NBA Commissioner Adam Silver first apologized for the tweet but later backtracked and showed support for freedom of speech. 46 percent of the public felt he handled it well, and 36 percent say he did not, with 18 percent saying they did not know or had no opinion.
52% Say Lebron James’ Comments were out of self-interest
LeBron James tweeted condemnation of Morey, claiming “he wasn’t educated on the situation” and endangered people “not only financially but physically.” Only 28 percent thought his reaction was sincere, with 52 percent saying he acted out of financial self-interest.
69% expressed concern that China has so much influence over an American professional League, with only 23 percent saying they are not concerned.
Morey’s Tweet vs. Kaepernick’s Kneeling
Comparing Morey’s tweet to Colin Kaepernick’s kneeling during the national anthem, 47 percent said both actions should be defended as free speech, with 16 percent saying that it only applied to Morey and 5 percent saying it only applied to Kaepernick.

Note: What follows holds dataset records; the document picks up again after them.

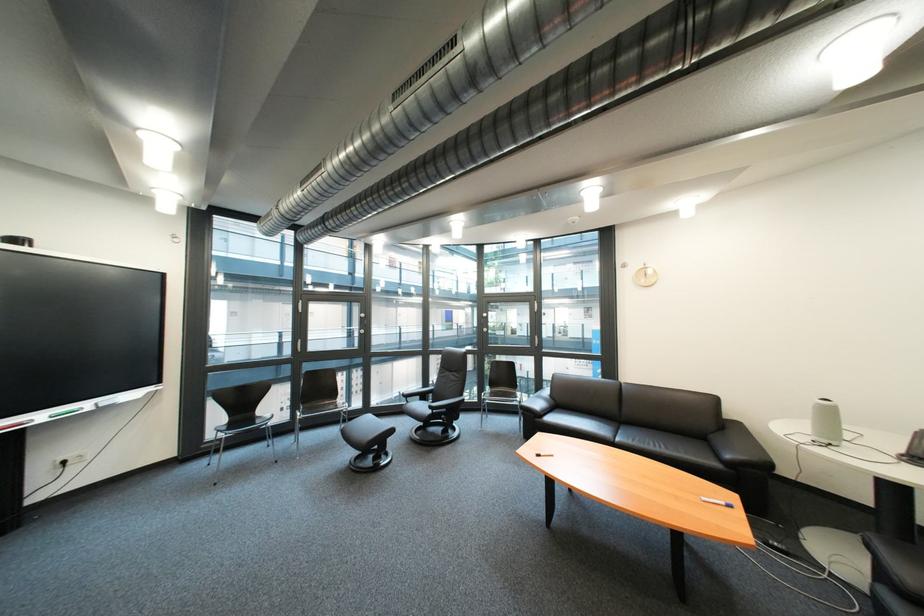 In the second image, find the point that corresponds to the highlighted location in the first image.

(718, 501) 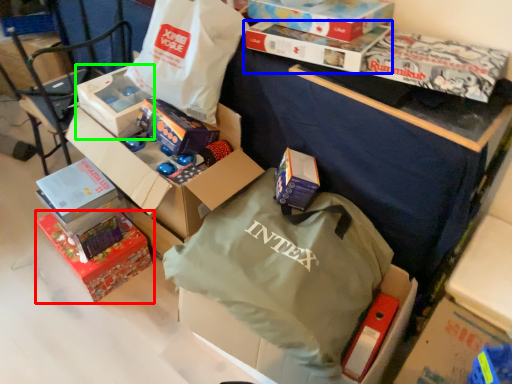 Question: Estimate the real-world distances between objects in this image. Which object is farther from box (highlighted by a red box), box (highlighted by a blue box) or box (highlighted by a green box)?

Choices:
 (A) box
 (B) box

Answer: (A) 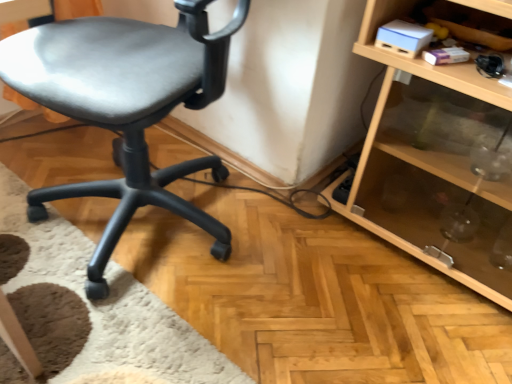 Question: In terms of size, does matte black chair at left appear bigger or smaller than transparent glass shelf at lower right?

Choices:
 (A) big
 (B) small

Answer: (A)

Question: From a real-world perspective, relative to transparent glass shelf at lower right, is matte black chair at left vertically above or below?

Choices:
 (A) below
 (B) above

Answer: (B)

Question: Is matte black chair at left taller or shorter than transparent glass shelf at lower right?

Choices:
 (A) short
 (B) tall

Answer: (B)

Question: Looking at the image, does transparent glass shelf at lower right seem bigger or smaller compared to matte black chair at left?

Choices:
 (A) small
 (B) big

Answer: (A)

Question: From the image's perspective, is transparent glass shelf at lower right above or below matte black chair at left?

Choices:
 (A) below
 (B) above

Answer: (A)

Question: Would you say transparent glass shelf at lower right is inside or outside matte black chair at left?

Choices:
 (A) inside
 (B) outside

Answer: (B)

Question: From a real-world perspective, relative to matte black chair at left, is transparent glass shelf at lower right vertically above or below?

Choices:
 (A) above
 (B) below

Answer: (B) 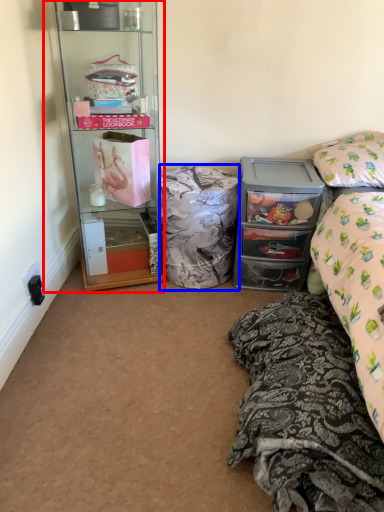 Question: Among these objects, which one is farthest to the camera, desk (highlighted by a red box) or material (highlighted by a blue box)?

Choices:
 (A) desk
 (B) material

Answer: (B) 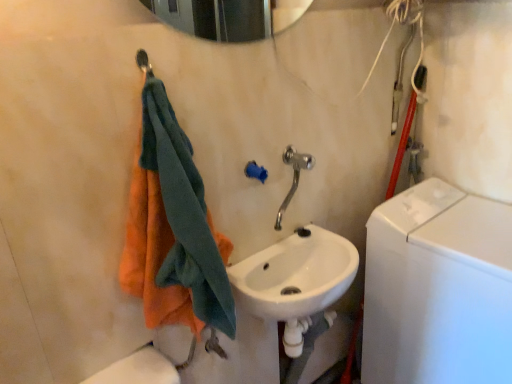 Image resolution: width=512 pixels, height=384 pixels. Identify the location of white glossy washing machine at right. point(438,288).

Describe the element at coordinates (293, 177) in the screenshot. I see `polished chrome faucet at center` at that location.

The image size is (512, 384). What do you see at coordinates (144, 62) in the screenshot? I see `metallic silver shower at upper left` at bounding box center [144, 62].

The width and height of the screenshot is (512, 384). I want to click on white glossy washing machine at right, so click(438, 288).

Considering the relative positions of white glossy sink at center and orange cotton towel at left in the image provided, is white glossy sink at center behind orange cotton towel at left?

Yes, it is behind orange cotton towel at left.

Which is more to the right, white glossy sink at center or orange cotton towel at left?

white glossy sink at center.

Would you say white glossy sink at center contains orange cotton towel at left?

No, orange cotton towel at left is not surrounded by white glossy sink at center.

From the image's perspective, between white glossy sink at center and orange cotton towel at left, which one is located above?

From the image's view, orange cotton towel at left is above.

Does metallic silver shower at upper left have a greater height compared to polished chrome faucet at center?

No, metallic silver shower at upper left is not taller than polished chrome faucet at center.

Is metallic silver shower at upper left surrounding polished chrome faucet at center?

No.

Which object is closer to the camera taking this photo, metallic silver shower at upper left or polished chrome faucet at center?

Positioned in front is metallic silver shower at upper left.

Considering the sizes of white glossy sink at center and polished chrome faucet at center in the image, is white glossy sink at center taller or shorter than polished chrome faucet at center?

In the image, white glossy sink at center appears to be shorter than polished chrome faucet at center.

Can you confirm if white glossy sink at center is positioned to the left of polished chrome faucet at center?

In fact, white glossy sink at center is to the right of polished chrome faucet at center.

At what (x,y) coordinates should I click in order to perform the action: click on plumbing fixture above the white glossy sink at center (from a real-world perspective). Please return your answer as a coordinate pair (x, y). Image resolution: width=512 pixels, height=384 pixels. Looking at the image, I should click on (293, 177).

Based on the photo, would you say white glossy washing machine at right is a long distance from metallic silver shower at upper left?

white glossy washing machine at right is far away from metallic silver shower at upper left.

Considering the relative positions of white glossy washing machine at right and metallic silver shower at upper left in the image provided, is white glossy washing machine at right to the left of metallic silver shower at upper left from the viewer's perspective?

Incorrect, white glossy washing machine at right is not on the left side of metallic silver shower at upper left.

Does white glossy washing machine at right have a greater height compared to metallic silver shower at upper left?

Indeed, white glossy washing machine at right has a greater height compared to metallic silver shower at upper left.

Looking at this image, is white glossy washing machine at right facing towards metallic silver shower at upper left?

No, white glossy washing machine at right does not turn towards metallic silver shower at upper left.

Could you tell me if white glossy sink at center is facing metallic silver shower at upper left?

No, white glossy sink at center is not facing towards metallic silver shower at upper left.

In the image, is white glossy sink at center positioned in front of or behind metallic silver shower at upper left?

Clearly, white glossy sink at center is behind metallic silver shower at upper left.

Is white glossy sink at center completely or partially outside of metallic silver shower at upper left?

Yes, white glossy sink at center is outside of metallic silver shower at upper left.

Between white glossy sink at center and metallic silver shower at upper left, which one has smaller size?

Smaller between the two is metallic silver shower at upper left.

From the picture: Between polished chrome faucet at center and metallic silver shower at upper left, which one has smaller size?

metallic silver shower at upper left.

Locate an element on the screen. shower that appears above the polished chrome faucet at center (from a real-world perspective) is located at coordinates (144, 62).

Who is taller, polished chrome faucet at center or metallic silver shower at upper left?

With more height is polished chrome faucet at center.

From a real-world perspective, is white glossy washing machine at right physically located above or below polished chrome faucet at center?

From a real-world perspective, white glossy washing machine at right is physically below polished chrome faucet at center.

Which of these two, white glossy washing machine at right or polished chrome faucet at center, stands shorter?

polished chrome faucet at center.

Which is closer to the camera, (480, 351) or (285, 155)?

The point (285, 155) is closer to the camera.

Consider the image. From the image's perspective, is white glossy washing machine at right located above or below polished chrome faucet at center?

Clearly, from the image's perspective, white glossy washing machine at right is below polished chrome faucet at center.

The height and width of the screenshot is (384, 512). I want to click on towel located in front of the white glossy sink at center, so click(173, 230).

At what (x,y) coordinates should I click in order to perform the action: click on shower lying above the polished chrome faucet at center (from the image's perspective). Please return your answer as a coordinate pair (x, y). Looking at the image, I should click on (144, 62).

Which object lies nearer to the anchor point white glossy washing machine at right, orange cotton towel at left or white glossy sink at center?

The object closer to white glossy washing machine at right is white glossy sink at center.

Considering their positions, is white glossy sink at center positioned further to orange cotton towel at left than white glossy washing machine at right?

white glossy washing machine at right.

From the image, which object appears to be nearer to polished chrome faucet at center, white glossy sink at center or orange cotton towel at left?

white glossy sink at center lies closer to polished chrome faucet at center than the other object.

Based on their spatial positions, is polished chrome faucet at center or white glossy washing machine at right further from metallic silver shower at upper left?

The object further to metallic silver shower at upper left is white glossy washing machine at right.

When comparing their distances from white glossy washing machine at right, does metallic silver shower at upper left or polished chrome faucet at center seem closer?

Based on the image, polished chrome faucet at center appears to be nearer to white glossy washing machine at right.

From the image, which object appears to be farther from white glossy washing machine at right, white glossy sink at center or orange cotton towel at left?

orange cotton towel at left.

Looking at the image, which one is located closer to polished chrome faucet at center, orange cotton towel at left or metallic silver shower at upper left?

orange cotton towel at left lies closer to polished chrome faucet at center than the other object.

Based on their spatial positions, is metallic silver shower at upper left or orange cotton towel at left further from white glossy washing machine at right?

The object further to white glossy washing machine at right is metallic silver shower at upper left.

You are a GUI agent. You are given a task and a screenshot of the screen. Output one action in this format:
    pyautogui.click(x=<x>, y=<y>)
    Task: Click on the plumbing fixture located between orange cotton towel at left and white glossy washing machine at right in the left-right direction
    Image resolution: width=512 pixels, height=384 pixels.
    Given the screenshot: What is the action you would take?
    pyautogui.click(x=293, y=177)

What are the coordinates of `plumbing fixture between metallic silver shower at upper left and white glossy sink at center from top to bottom` in the screenshot? It's located at (293, 177).

Where is `plumbing fixture between metallic silver shower at upper left and white glossy washing machine at right`? The image size is (512, 384). plumbing fixture between metallic silver shower at upper left and white glossy washing machine at right is located at coordinates (293, 177).

Identify the location of sink situated between polished chrome faucet at center and white glossy washing machine at right from left to right. [295, 275].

There are big differences between Democrats and Republicans on this comparison. 59 percent of Democrats and only 29 percent of Republicans say that they should both be defended as free speech, while 7 percent of Democrats and 21 percent of Republicans say that it only applies to Morey.
“The fundamental right of free speech seems to have carried the day in favor of Daryl Morey’s tweet,” noted Rick Gentile, director of the Seton Hall Sports Poll, which is sponsored by the Sharkey Institute within the Stillman School of Business. “It is much clearer when applied to a foreign power than to a domestic one.”